I'm having trouble with an exercise in "Introduce to the theory of group" book. This is problem:

Let $M$ be a maximal subgroup of $G$. Prove that if $M$ is a normal subgroup of $G$, then $[G: M]$ is finite and equal to a prime.

Answer 1

Notation: We denote the normal subgroup by $N$ instead.

By the Correspondence Theorem, there exists a bijection from the set of all subgroups $H$ such that $N\subseteq H\subseteq G$ onto the set of all subgroups of $G/N$. Since the only such subgroups are $H=N$ and $H=G$, $G/N$ has only two subgroups, namely $N/N$ and $G/N$.

Let $xN$ be a nontrivial element in $G/N$. $\langle xN\rangle$ is a nontrivial subgroup of $G/N$, thus $\langle xN\rangle=G/N$. This means $G/N$ is cyclic. If $|G/N|$ is infinite, then $G/N\cong\mathbb{Z}$ which is a contradiction as $\mathbb{Z}$ has infinite subgroups of the form $n\mathbb{Z}$. Therefore $[G:N]=|G/N|$ is finite.

Thus $G/N\cong\mathbb{Z}/n\mathbb{Z}$ for some integer $n$. By the Correspondence Theorem, the subgroups of $\mathbb{Z}/n\mathbb{Z}$ are $m\mathbb{Z}/n\mathbb{Z}$ where $n\mathbb{Z}\subseteq m\mathbb{Z}\subseteq\mathbb{Z}$. This means $m\mid n$.

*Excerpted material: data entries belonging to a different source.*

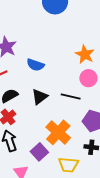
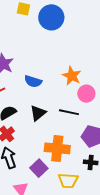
orange star: (85, 54) -> (72, 76), moved
orange cross: (58, 132) -> (57, 148), turned -35

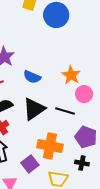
black triangle: (38, 113) -> (34, 109), size x1.4

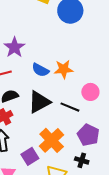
orange star: (71, 75) -> (64, 69), moved, turned 30
orange cross: (50, 146) -> (52, 140), turned 30

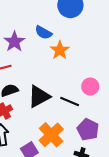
orange star: (64, 69) -> (60, 50), moved, turned -30
blue semicircle: (40, 70) -> (43, 33), moved

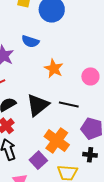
orange star: (60, 50) -> (54, 69), moved
pink circle: (90, 87) -> (90, 76), moved

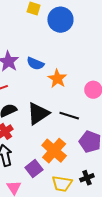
blue semicircle: (30, 41) -> (35, 64), moved
black cross: (90, 155) -> (87, 178), moved, turned -32

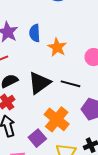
blue semicircle: (35, 64) -> (35, 33), turned 66

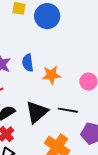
orange star: (57, 47) -> (51, 75), turned -30

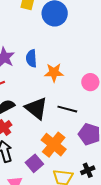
black triangle: (37, 112) -> (36, 108), turned -45

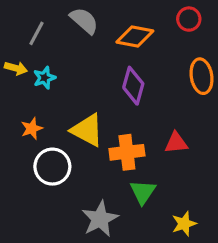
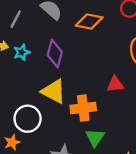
purple diamond: (133, 86) -> (55, 54), moved
orange star: (32, 128) -> (12, 142), moved
red triangle: (176, 143) -> (115, 84), moved

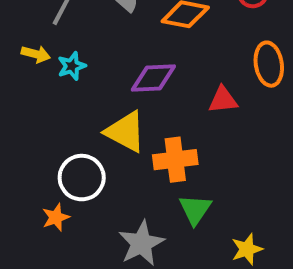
purple diamond: (55, 54) -> (153, 78), moved, turned 72
red triangle: (115, 84) -> (223, 100), moved

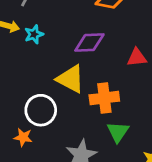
orange star: (56, 217) -> (23, 137), turned 30

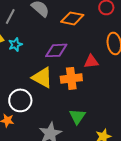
orange cross: (104, 98) -> (71, 78), moved

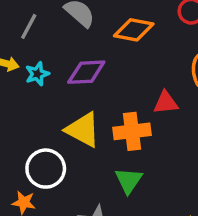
purple diamond: (56, 50) -> (86, 72), moved
green triangle: (77, 116) -> (129, 180), moved

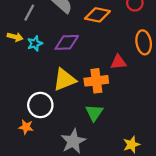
yellow triangle: (83, 130) -> (64, 80), turned -50

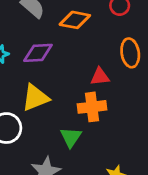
orange cross: (96, 81) -> (92, 107), moved

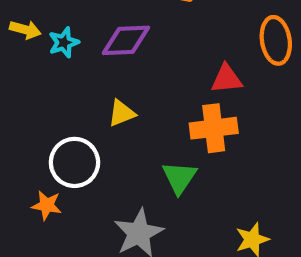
yellow triangle: (35, 98) -> (122, 113), size x0.6

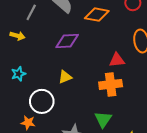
cyan star: (64, 43) -> (18, 74), moved
green triangle: (179, 177) -> (103, 119), moved

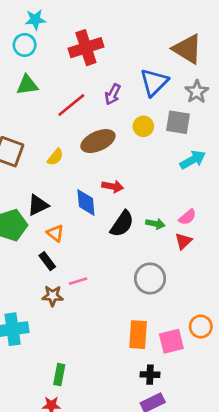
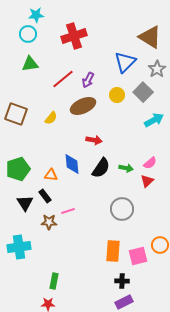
purple arrow: (113, 94) -> (88, 80), moved
gray square: (178, 122) -> (143, 92), turned 36
blue diamond: (86, 202) -> (72, 164), moved
black triangle: (38, 205) -> (25, 203), moved, turned -36
orange triangle: (55, 233) -> (51, 175), turned -32

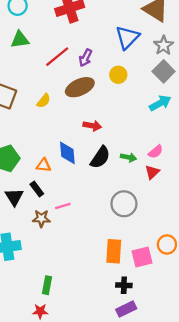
gray square: (143, 92) -> (164, 71), moved

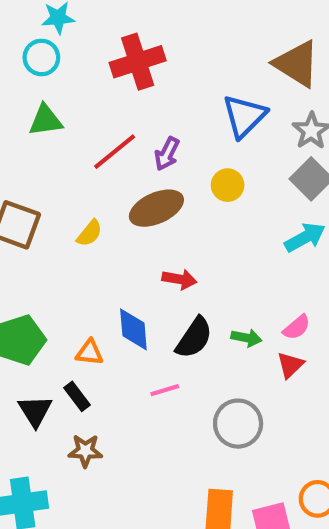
pink line: (63, 206) -> (165, 390), moved

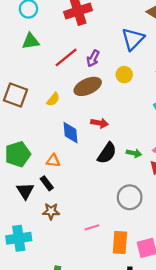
blue diamond: (133, 329) -> (70, 133), moved
pink line: (165, 390) -> (92, 227), moved

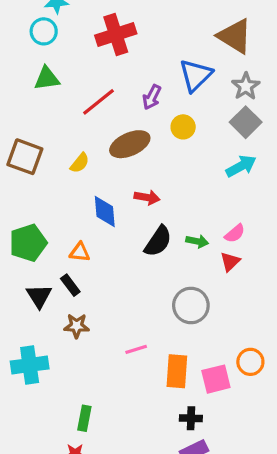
purple arrow: (93, 58) -> (152, 97), moved

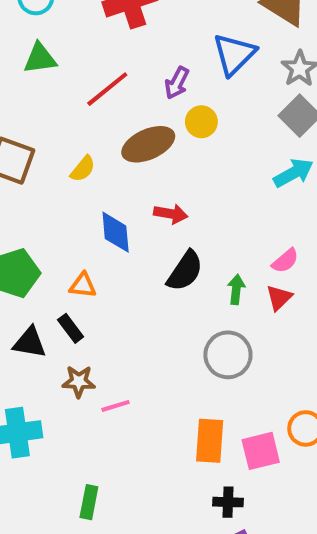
yellow circle: (183, 127) -> (201, 122), moved
green arrow: (197, 241) -> (236, 289), moved, turned -95
black triangle: (39, 296) -> (30, 343), turned -48
pink line: (136, 349) -> (116, 406), moved

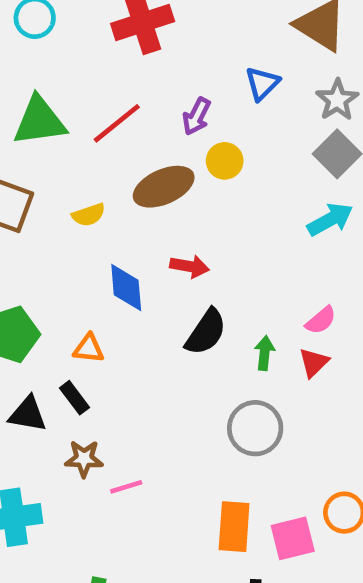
blue triangle: (234, 54) -> (262, 83), size x0.7
green triangle: (40, 58) -> (39, 121), moved, size x1.4
yellow semicircle: (83, 169) -> (89, 215), turned 32

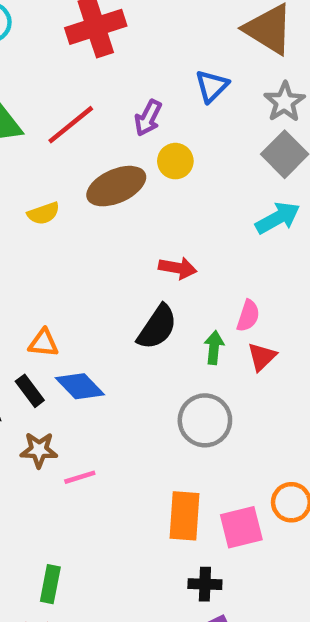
red arrow: (189, 266) -> (178, 268), moved
blue diamond: (126, 287) -> (80, 386), moved, turned -39
pink semicircle: (321, 320) -> (248, 316), moved, turned -32

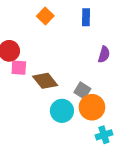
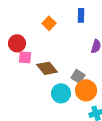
orange square: (45, 16) -> (49, 23), moved

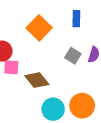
orange square: (49, 23) -> (39, 28), size x1.5
gray square: (78, 76) -> (73, 56), moved

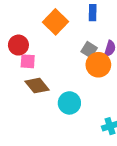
brown diamond: (37, 80) -> (37, 86), moved
orange circle: (82, 106) -> (98, 65), moved

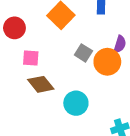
red circle: (18, 45) -> (14, 28), moved
gray square: (89, 50) -> (83, 53), moved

Since $G/N$ has two subgoups, this means $n$ has exactly 2 divisors, so $n$ is a prime. Thus $[G:N]=|\mathbb{Z}/n\mathbb{Z}|=n$ is a prime.

Answer 2

Hints:

1) If $\,N\triangleleft G\,$ , then there is a $\,1-1\,$ correspondence between subgroups of the quotient $\,G/N\,$ and subgroups of $\,G\,$ containing $\,N\,$ (this correspondence also respects index and normality, btw).

2) A group has no nontrivial subgroups (i.e., its only subgroups are the group itself and the trivial group $\,\{1\}\,$) iff it is finite of prime order or the trivial group itself.